Les télé-crochets, très populaires, offrent une plateforme instantanée aux participants.

Alicia Moffet a participé à La voix, en 2015, après avoir remporté The Next Star. « À The Next Star, j’ai détesté ça, je n’avais pas un mot à dire. Ils décidaient comment tu te maquillais, changeaient tes cheveux et ce que tu chantais. On était juste des enfants, à la merci de l’émission », dit-elle.

À La voix, par contre, « une belle expérience », elle a été « surprise du contrôle » qu’elle avait. Son nom est devenu de plus en plus connu. Mais l’attention de ces aventures télévisuelles est vite retombée. « C’est une émission, une saison, mais la saison d’après, ils ont d’autres participants et gagnants, raconte Alicia Moffet. De nos jours, il y a tellement d’artistes. Le défi, c’est de rester pertinente, intéressante. J’avais de faux espoirs, je m’attendais à ce que tout me tombe sur la tête, ça a été ça, mon problème. »

Yama Laurent, qui a gagné l’édition 2018 de La voix, a signé un contrat de disque avec Musicor, en plus de devenir la coqueluche du moment. « Ça a fait boom dans ma vie », dit-elle.

Elle s’est retrouvée en studio tout de suite après sa victoire. « Le manager et le label font partie de La voix, tout est connecté. […] C’est une énorme compagnie, on est tellement d’artistes dedans, on peut en souffrir. Ils ont fait le mieux qu’ils pouvaient, ils ont été sympas avec moi. L’équipe était consciente que je venais d’un autre monde », raconte la chanteuse.
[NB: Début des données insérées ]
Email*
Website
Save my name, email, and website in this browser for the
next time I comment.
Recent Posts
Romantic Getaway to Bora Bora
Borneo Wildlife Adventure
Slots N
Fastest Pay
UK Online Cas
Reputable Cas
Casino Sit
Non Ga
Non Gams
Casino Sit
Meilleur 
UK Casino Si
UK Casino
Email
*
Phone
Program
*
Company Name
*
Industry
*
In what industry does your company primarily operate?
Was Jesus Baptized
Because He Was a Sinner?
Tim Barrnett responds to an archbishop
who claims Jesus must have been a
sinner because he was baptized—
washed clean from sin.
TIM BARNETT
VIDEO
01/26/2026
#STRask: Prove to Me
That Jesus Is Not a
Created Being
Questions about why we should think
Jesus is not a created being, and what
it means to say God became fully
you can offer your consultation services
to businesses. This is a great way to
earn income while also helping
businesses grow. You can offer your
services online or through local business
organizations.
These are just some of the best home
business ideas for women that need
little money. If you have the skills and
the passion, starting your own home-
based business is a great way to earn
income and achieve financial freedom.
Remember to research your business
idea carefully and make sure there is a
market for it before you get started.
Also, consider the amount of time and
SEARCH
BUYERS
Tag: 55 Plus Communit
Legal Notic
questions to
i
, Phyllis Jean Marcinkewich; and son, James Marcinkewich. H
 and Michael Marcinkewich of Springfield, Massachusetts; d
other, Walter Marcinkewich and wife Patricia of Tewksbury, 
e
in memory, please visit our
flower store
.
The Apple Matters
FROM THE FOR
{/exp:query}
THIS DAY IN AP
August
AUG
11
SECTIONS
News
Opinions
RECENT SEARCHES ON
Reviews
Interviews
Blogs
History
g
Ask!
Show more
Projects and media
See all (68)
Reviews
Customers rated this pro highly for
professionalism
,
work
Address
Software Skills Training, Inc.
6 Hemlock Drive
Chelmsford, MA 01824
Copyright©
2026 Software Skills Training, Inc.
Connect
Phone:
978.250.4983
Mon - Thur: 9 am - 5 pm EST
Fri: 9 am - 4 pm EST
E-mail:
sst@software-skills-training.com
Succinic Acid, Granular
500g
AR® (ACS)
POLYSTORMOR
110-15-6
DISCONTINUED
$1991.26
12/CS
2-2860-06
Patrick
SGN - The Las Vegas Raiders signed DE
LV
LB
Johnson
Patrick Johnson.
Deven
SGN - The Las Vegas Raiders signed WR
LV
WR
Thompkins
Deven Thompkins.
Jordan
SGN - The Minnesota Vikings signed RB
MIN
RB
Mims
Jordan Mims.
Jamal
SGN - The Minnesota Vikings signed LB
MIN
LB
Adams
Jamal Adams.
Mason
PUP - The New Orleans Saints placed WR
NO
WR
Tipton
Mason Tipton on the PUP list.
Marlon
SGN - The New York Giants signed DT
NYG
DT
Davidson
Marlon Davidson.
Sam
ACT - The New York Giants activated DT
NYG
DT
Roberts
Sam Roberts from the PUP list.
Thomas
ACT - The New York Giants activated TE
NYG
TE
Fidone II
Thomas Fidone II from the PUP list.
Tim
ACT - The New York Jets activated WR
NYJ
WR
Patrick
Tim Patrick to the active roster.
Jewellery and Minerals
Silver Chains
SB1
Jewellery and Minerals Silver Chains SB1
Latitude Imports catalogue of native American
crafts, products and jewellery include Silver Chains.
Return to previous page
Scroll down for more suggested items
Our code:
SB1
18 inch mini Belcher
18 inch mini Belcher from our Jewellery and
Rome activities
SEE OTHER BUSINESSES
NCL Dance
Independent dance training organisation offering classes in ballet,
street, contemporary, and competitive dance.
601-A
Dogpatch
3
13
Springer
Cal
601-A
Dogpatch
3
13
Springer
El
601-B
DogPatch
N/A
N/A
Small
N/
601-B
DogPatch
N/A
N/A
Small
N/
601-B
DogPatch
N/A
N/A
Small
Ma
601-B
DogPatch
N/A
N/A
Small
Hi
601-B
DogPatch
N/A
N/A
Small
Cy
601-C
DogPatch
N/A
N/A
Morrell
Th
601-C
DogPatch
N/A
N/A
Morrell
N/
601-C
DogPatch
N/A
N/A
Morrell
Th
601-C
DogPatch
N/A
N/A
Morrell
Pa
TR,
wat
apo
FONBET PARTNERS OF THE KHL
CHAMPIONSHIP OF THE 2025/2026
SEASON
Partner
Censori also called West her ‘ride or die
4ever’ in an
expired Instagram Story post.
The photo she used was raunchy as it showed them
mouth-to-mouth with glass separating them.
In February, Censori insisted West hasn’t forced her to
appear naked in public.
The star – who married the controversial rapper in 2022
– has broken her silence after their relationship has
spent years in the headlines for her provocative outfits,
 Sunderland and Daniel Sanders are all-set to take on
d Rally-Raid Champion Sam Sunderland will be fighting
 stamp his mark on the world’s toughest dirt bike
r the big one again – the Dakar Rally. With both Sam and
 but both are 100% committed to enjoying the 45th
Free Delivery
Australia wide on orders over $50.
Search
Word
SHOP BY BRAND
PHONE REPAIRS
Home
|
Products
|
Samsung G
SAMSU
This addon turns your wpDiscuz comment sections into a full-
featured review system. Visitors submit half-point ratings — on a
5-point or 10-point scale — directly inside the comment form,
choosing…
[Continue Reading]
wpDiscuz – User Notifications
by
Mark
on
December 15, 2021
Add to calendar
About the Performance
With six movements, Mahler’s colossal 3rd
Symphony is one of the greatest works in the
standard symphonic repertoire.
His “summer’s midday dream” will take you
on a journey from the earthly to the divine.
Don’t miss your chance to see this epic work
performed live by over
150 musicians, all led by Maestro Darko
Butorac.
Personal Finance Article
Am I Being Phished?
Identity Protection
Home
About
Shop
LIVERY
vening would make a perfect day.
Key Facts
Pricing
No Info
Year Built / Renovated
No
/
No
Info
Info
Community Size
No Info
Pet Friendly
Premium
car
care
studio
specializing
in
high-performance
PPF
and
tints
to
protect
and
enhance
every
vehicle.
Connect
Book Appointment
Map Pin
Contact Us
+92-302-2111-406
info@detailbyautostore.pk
Celle qui a signé un contrat de cinq ans confie qu’« il y a eu des compromis à faire » en matière de choix artistiques, bien qu’on l’ait « laissée respirer ».Ils choisissent les textes, des gens qualifiés sont déjà prêts à travailler avec vous. Vous pouvez dire ce que vous en pensez, mais ils connaissent leur affaire. J’essaie de m’accommoder.

Yama Laurent, gagnante de l’édition 2018 de La voix, sous contrat avec Musicor

À Star Académie, la mission est de former les candidats, tout en leur offrant la chance de gagner d’importants prix. Un tremplin important pour une carrière. « On propose un parcours à une vitesse exponentielle pour apprendre un maximum de choses en un minimum de temps », résume Lara Fabian, directrice de l’Académie cette année.

On sélectionne pour l’émission des talents, parfois très bruts, dans lesquels peuvent se cacher des vedettes.

PHOTO MARTIN CHAMBERLAND, ARCHIVES LA PRESSE

Lara Fabian, directrice de l’Académie

J’essaie de voir si, en plus de la voix, il existe l’adéquation entre l’expression de cette voix et les contours de l’identité de l’artiste. Si la personne a des outils, ça se travaille ensuite.

Lara Fabian, directrice de l'Académie

Les académiciens, cette année, ont accès à un téléphone pour alimenter leurs réseaux sociaux, un témoin clair de l’importance de ces outils dans la vie d’un artiste. Se retrouver si instantanément dans l’œil du public peut être « bâtisseur comme destructeur », dit Lara Fabian, surtout que la Vedette Académie ne permet pas le temps d’apprendre à être devant les projecteurs. « Il faut espérer que dans cette instantanéité, qui est la nouvelle nature de notre métier aujourd’hui, on puisse avoir ce qu’il faut pour résister à ce à quoi ça nous expose », soulève-t-elle.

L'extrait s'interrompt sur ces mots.